**Exercise prompt:** Go through the records and transcribe them exactly, passing over any picture.

(Extracted data entries)
---
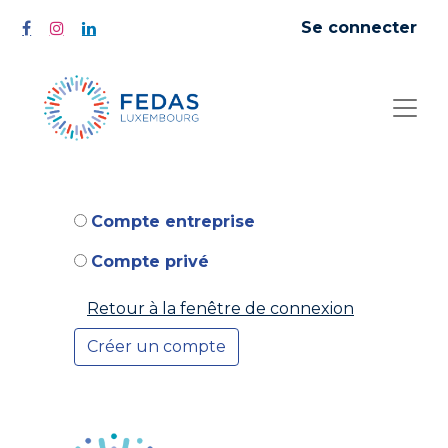
Se connecter
Compte entreprise
Compte privé
Retour à la fenêtre de connexion
Créer un compte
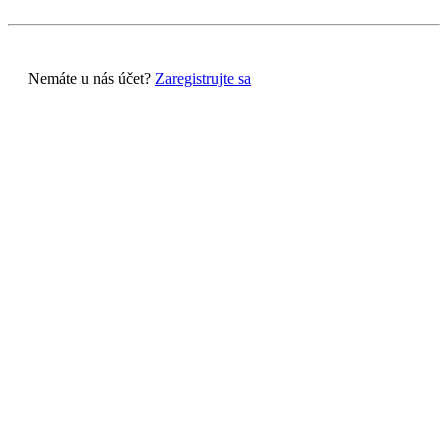
Nemáte u nás účet?
Zaregistrujte sa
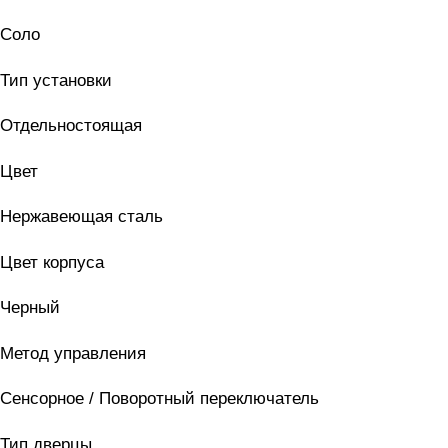
Соло
Тип установки
Отдельностоящая
Цвет
Нержавеющая сталь
Цвет корпуса
Черный
Метод управления
Сенсорное / Поворотный переключатель
Тип дверцы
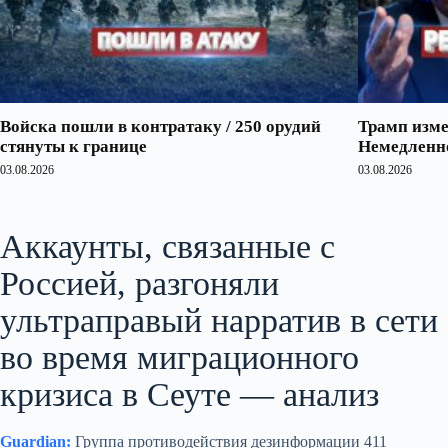
Войска пошли в контратаку / 250 орудий
Трамп изме
стянуты к границе
Немедленно
03.08.2026
03.08.2026
Аккаунты, связанные с
Россией, разгоняли
ультраправый нарратив в сети
во время миграционного
кризиса в Сеуте — анализ
Guardian:
Группа противодействия дезинформации 411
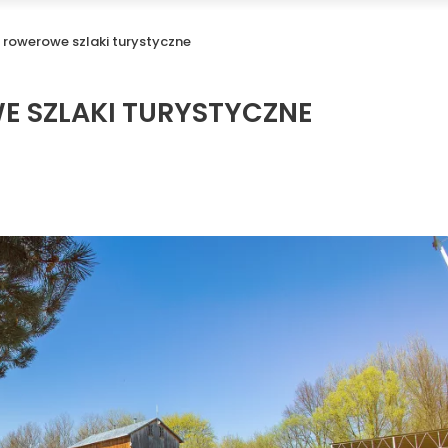
 rowerowe szlaki turystyczne
E SZLAKI TURYSTYCZNE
---
**Exercise response:**
Se connecter
Compte entreprise
Compte privé
Retour à la fenêtre de connexion
Créer un compte
Nemáte u nás účet?
Zaregistrujte sa
Соло
Тип установки
Отдельностоящая
Цвет
Нержавеющая сталь
Цвет корпуса
Черный
Метод управления
Сенсорное / Поворотный переключатель
Тип дверцы
Войска пошли в контратаку / 250 орудий
Трамп изме
стянуты к границе
Немедленно
03.08.2026
03.08.2026
Аккаунты, связанные с
Россией, разгоняли
ультраправый нарратив в сети
во время миграционного
кризиса в Сеуте — анализ
Guardian:
Группа противодействия дезинформации 411
 rowerowe szlaki turystyczne
E SZLAKI TURYSTYCZNE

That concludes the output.